PROBLEM TO SOLVE: Reproduce only this part of the listing: the line with "2 совпадения", plus every line after it through the last.

++++ DATASET CONTENT ++++

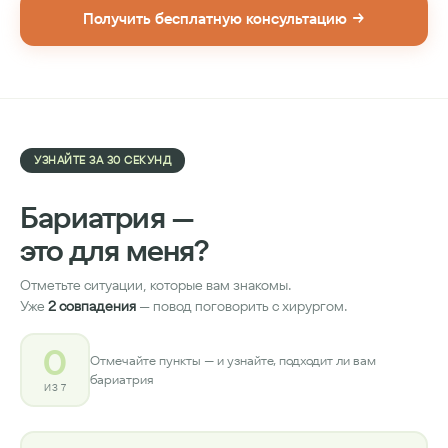
Получить бесплатную консультацию →
УЗНАЙТЕ ЗА 30 СЕКУНД
Бариатрия —
это для меня?
Отметьте ситуации, которые вам знакомы.
Уже
2 совпадения
— повод поговорить с хирургом.
0
Отмечайте пункты — и узнайте, подходит ли вам
бариатрия
ИЗ 7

++++

OUTPUT FOR THIS EXERCISE:
2 совпадения
— повод поговорить с хирургом.
0
Отмечайте пункты — и узнайте, подходит ли вам
бариатрия
ИЗ 7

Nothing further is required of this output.